As one of his first acts as our new governor, Andrew Cuomo has announced he’ll be cutting his own $179,000 annual salary, by 5 percent. Good for him! (His girlfriend, with whom he lives in Chappaqua, plays a chef on TV and is divorced from a billionaire, so he will probably survive.) He’s doing this to “lead by example,” since he’s about to ask the unions representing public-sector workers for a one-year wage freeze, and likely for reductions in pension and healthcare benefits.
Meanwhile, new, mostly Republican administrations nationwide are gearing up for battles with unions, “seeking more far-reaching, structural changes that would weaken the bargaining power and political influence of unions, including private sector ones.” (Scott Walker, the new governor of Wisconsin, wants to prohibit public employees from unionizing. He is not the Scott Walker who sang “30 Century Man.”) Over the break, a Times dispatch from New Jersey looked at the Chris Christie-marshaled resentment against the teachers union, which basically boils down to, How dare unions ensure that public employees are well taken care of when the rest of us are getting the shaft from a fickle private sector? (We ourselves dodged a bullet, though I guess not much of one, by not electing Harry Wilson comptroller.)
The idea, I guess, with Andrew Cuomo’s pay freeze and breaking the public-employee unions is that times are tough, and we should all “chip in a little,” “do our part,” “spread the pain around like margarine,” et cetera. Which is appealing, in a victory garden sort of way, but also just such a total joke.

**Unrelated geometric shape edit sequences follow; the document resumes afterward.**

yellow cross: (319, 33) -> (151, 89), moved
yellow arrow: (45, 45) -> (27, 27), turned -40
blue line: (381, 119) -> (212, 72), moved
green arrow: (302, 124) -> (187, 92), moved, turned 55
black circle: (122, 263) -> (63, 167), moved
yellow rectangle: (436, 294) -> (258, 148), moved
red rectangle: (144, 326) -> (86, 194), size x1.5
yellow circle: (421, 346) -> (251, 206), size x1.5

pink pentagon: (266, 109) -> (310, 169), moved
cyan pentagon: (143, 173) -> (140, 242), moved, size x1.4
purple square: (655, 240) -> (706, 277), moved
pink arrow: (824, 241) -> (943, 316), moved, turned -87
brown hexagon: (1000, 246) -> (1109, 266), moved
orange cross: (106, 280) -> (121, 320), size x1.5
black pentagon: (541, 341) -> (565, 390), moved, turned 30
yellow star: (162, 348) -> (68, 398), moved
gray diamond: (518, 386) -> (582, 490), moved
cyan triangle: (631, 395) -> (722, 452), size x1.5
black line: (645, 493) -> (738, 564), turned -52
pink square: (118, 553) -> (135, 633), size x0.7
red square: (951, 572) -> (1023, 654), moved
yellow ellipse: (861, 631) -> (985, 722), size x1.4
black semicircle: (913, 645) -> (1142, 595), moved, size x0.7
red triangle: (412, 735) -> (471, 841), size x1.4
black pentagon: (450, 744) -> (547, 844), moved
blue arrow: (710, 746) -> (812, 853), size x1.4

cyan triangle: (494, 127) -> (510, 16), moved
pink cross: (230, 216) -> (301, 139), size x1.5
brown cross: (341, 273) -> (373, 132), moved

Until the bossing-around-public-employees meme starts to succeed on the state level, you have the incoming House majority proposing $100 billion in cuts to (nonmilitary, do I even need to say it?) spending. Which is enough to cripple, say, the Pell Grants program, but not remotely enough to balance the federal budget. That’d work out to something like 20 percent off the current funding levels—enough to cripple things like education (which eats into state budget) and transportation (which keeps people at work during a recession and fixes our broken infrastructure), but hardly a dent in a budget deficit that’s well over a trillion dollars.

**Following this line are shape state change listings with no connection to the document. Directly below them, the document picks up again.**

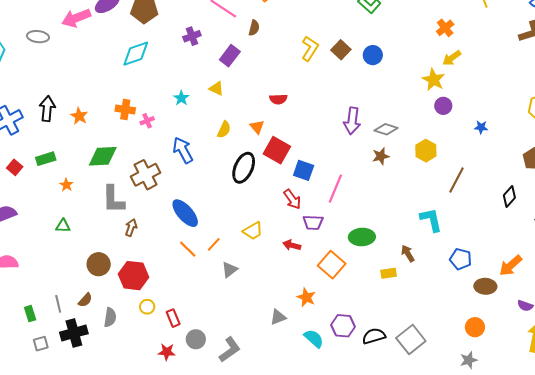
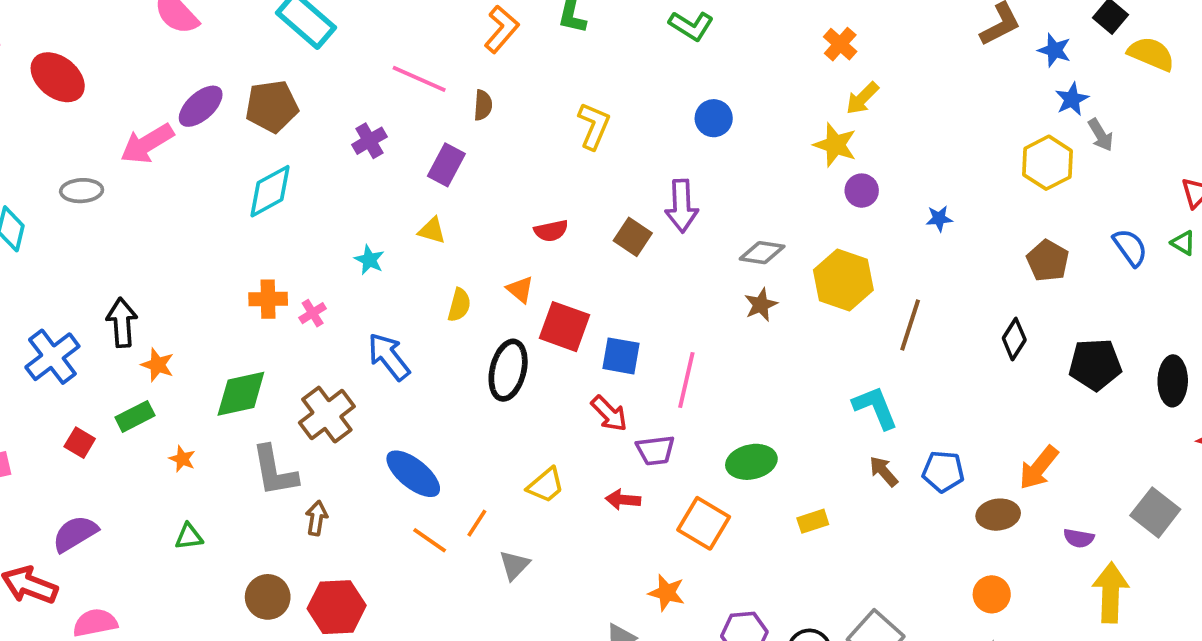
brown square: (341, 50) -> (633, 237), moved
orange star: (79, 116) -> (158, 365), moved
purple arrow: (352, 121) -> (682, 206), moved
yellow hexagon: (426, 151) -> (843, 280), size x1.4
brown arrow: (408, 253) -> (884, 471), moved

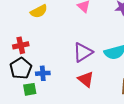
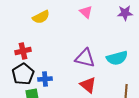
purple triangle: (83, 52) -> (85, 58), turned 45

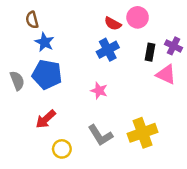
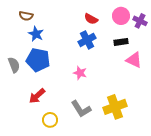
pink circle: (138, 17) -> (121, 16), moved
brown semicircle: (32, 20) -> (26, 16), turned -64
purple cross: (174, 46) -> (140, 21), moved
black rectangle: (150, 52) -> (121, 42), turned 72

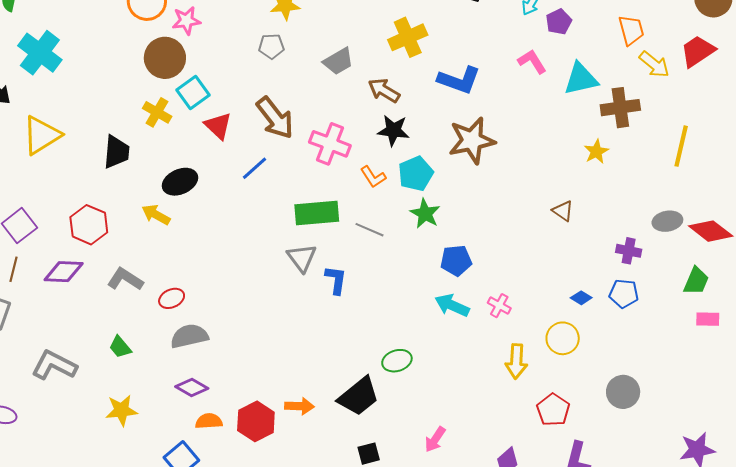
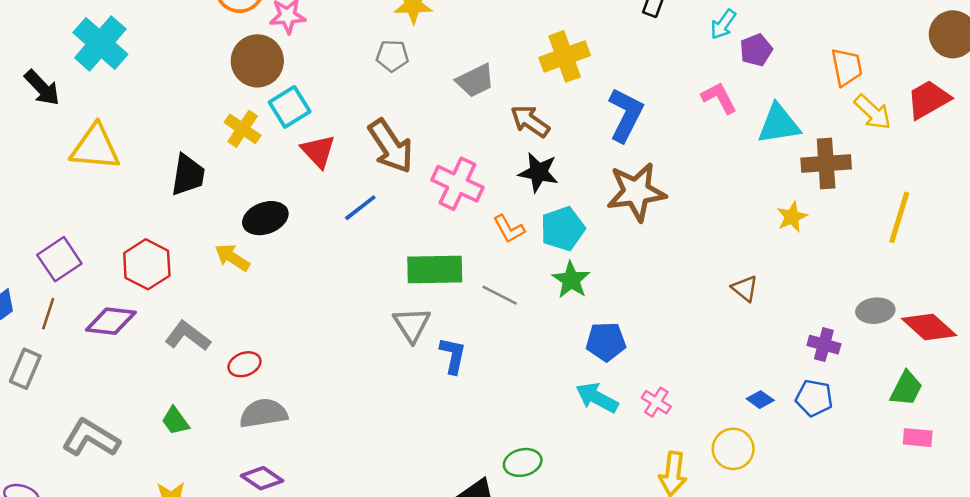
blue L-shape: (459, 80) -> (626, 115), turned -87
yellow triangle: (42, 135) -> (95, 147), turned 33

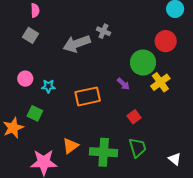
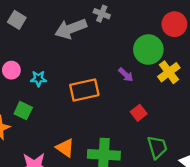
orange triangle: (70, 146) -> (65, 148), turned -48
green trapezoid: (137, 148) -> (157, 147), moved

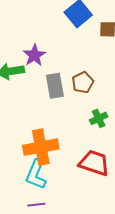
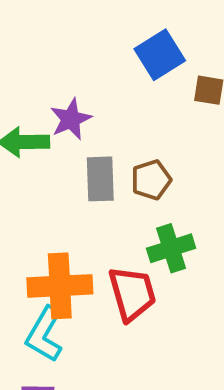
green cross: (99, 118) -> (171, 248), size x1.4
red trapezoid: (94, 163) -> (132, 293), moved, turned 48

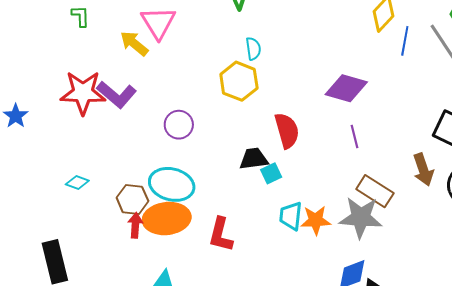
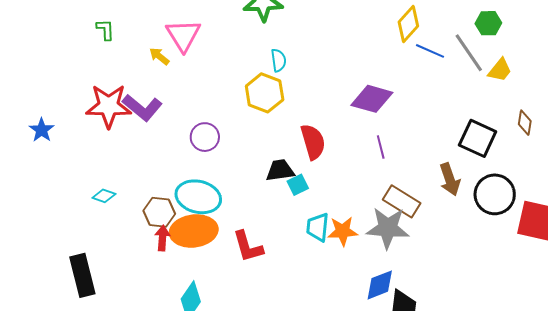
blue line: (405, 41) -> (430, 51), turned -76
yellow arrow: (134, 43) -> (159, 56), size x0.7
red L-shape: (221, 235) -> (248, 247), turned -30

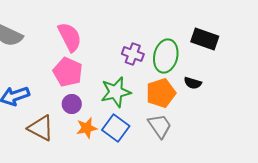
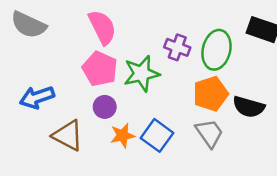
black semicircle: (193, 83) -> (249, 107), moved, size x1.5
green star: (116, 92) -> (142, 74), moved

Since these budget cuts are mostly symbolic (and since, indeed, so few of those cuts will survive negotiation with the White House, the advocacy of individual House members and outside lobbying), conversation will soon turn to entitlements: healthcare and retirement funds. The $100 billion targeted by the new, Tea Party-backed majority doesn’t include any of the real socialist stuff, at least not yet: a conservative think-tank member tells the Times that “Medicare and Social Security… are the main source of our budget problems,” which is what Budget Committee chairman and designated GOP idea man Paul Ryan thought, too, before he had the responsibilities of the majority to contend with.)

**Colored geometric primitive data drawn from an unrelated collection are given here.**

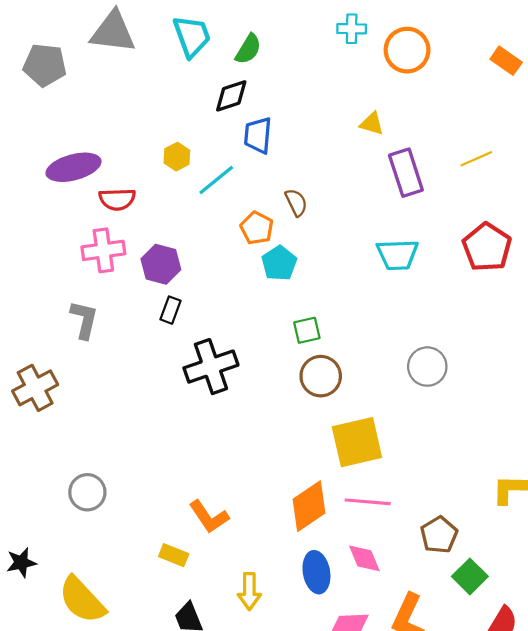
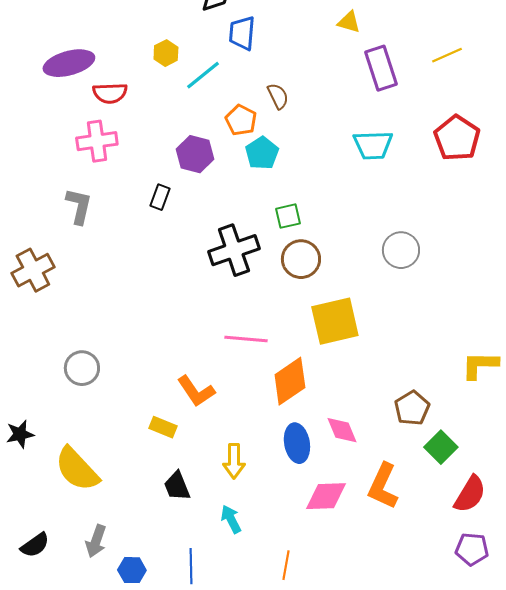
purple hexagon: (161, 264) -> (195, 154), moved
black cross: (211, 367) -> (234, 250), moved
pink line: (368, 502) -> (246, 339), moved

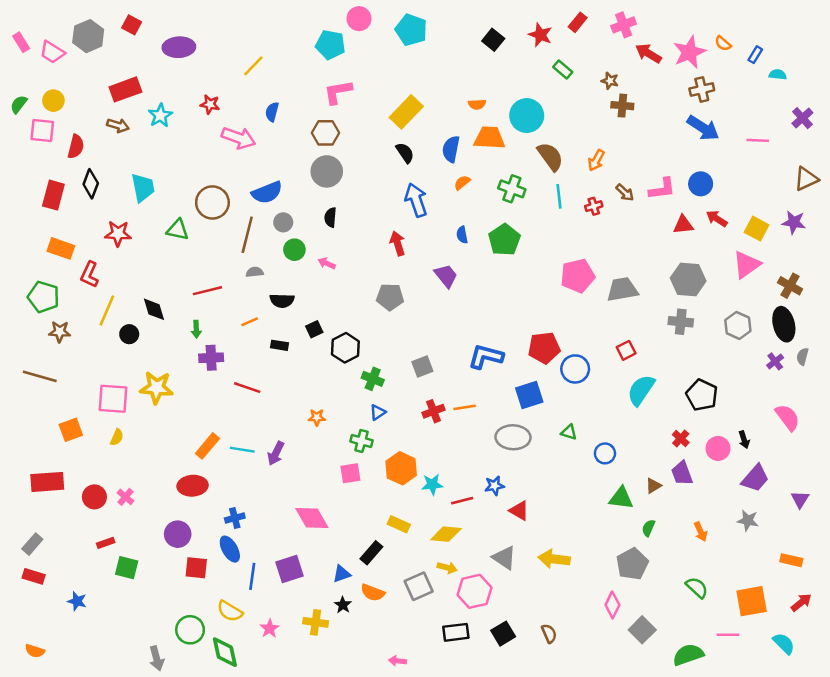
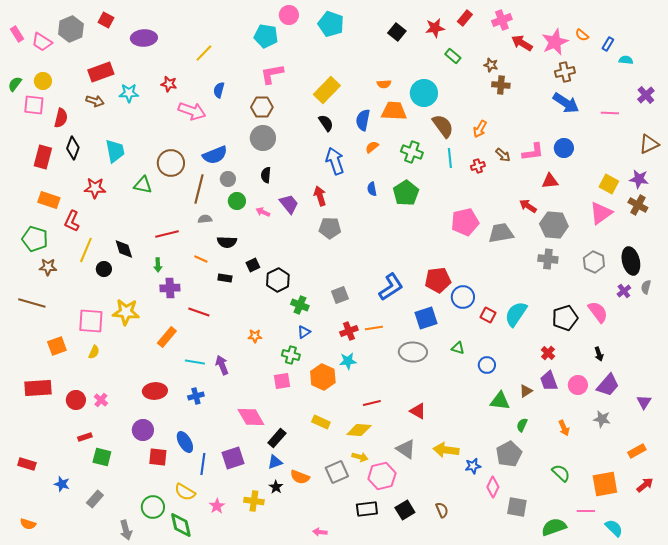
red star: (540, 35) -> (435, 28), turned -30
cyan star: (160, 116) -> (129, 93), turned 30
red arrow: (717, 219) -> (528, 206), moved
purple trapezoid: (446, 276) -> (289, 204), moved
brown cross: (790, 286) -> (638, 205), moved
gray pentagon: (390, 297) -> (330, 228), moved
orange line: (250, 322) -> (201, 259), turned 48
red square: (626, 350) -> (488, 315), moved, turned -35
blue L-shape: (486, 357) -> (391, 287), turned 132
black pentagon: (702, 395) -> (565, 318), turned 30
pink semicircle: (788, 417) -> (598, 312), moved
orange rectangle: (207, 446) -> (167, 337), moved
pink circle: (718, 448) -> (578, 385), moved
purple arrow: (276, 453) -> (222, 365), turned 132
cyan star: (432, 484) -> (348, 361), moved
blue star: (494, 486) -> (473, 466), moved
blue cross: (235, 518) -> (196, 396), moved
gray rectangle: (32, 544) -> (95, 499), moved
black rectangle: (371, 553) -> (277, 438), moved
orange rectangle: (791, 560) -> (637, 451), turned -42
gray square: (642, 630) -> (517, 507), turned -35
cyan semicircle: (784, 643) -> (614, 528), moved

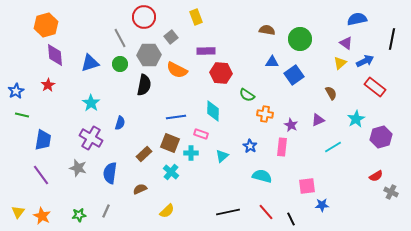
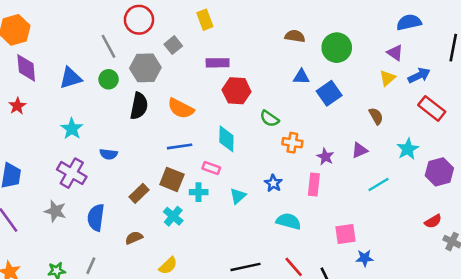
orange semicircle: (177, 70) -> (181, 108), moved
blue semicircle: (120, 123) -> (109, 154), turned 80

So, entitlement reform is the ultimate goal here, and the entitlements due to state employees—who are in-house and easier to control than the public at large—are the test case. This is inevitable: the problem with the budget deficit (aside of course from our vast and open-ended military commitments) is entitlement programs, and the conversation seems to be moving to a place where we recognize that our financial commitment to the welfare state far outstrips whatever revenue we can reasonably, sustainably hope to collect (unless kicking the can down the road via a series of economic bubbles was in fact the goal all along, which come to think of it I wouldn’t put past the ruling class, who conveniently also profit from such a state of affairs in the meantime, but I digress).
This state of affairs is problematic, of course, though given the colossal regressiveness of the tax code and the success the civilized world seems to be having with the welfare state, it might be argued that it is a problem for the reasons exactly opposite those on which we seem to have settled.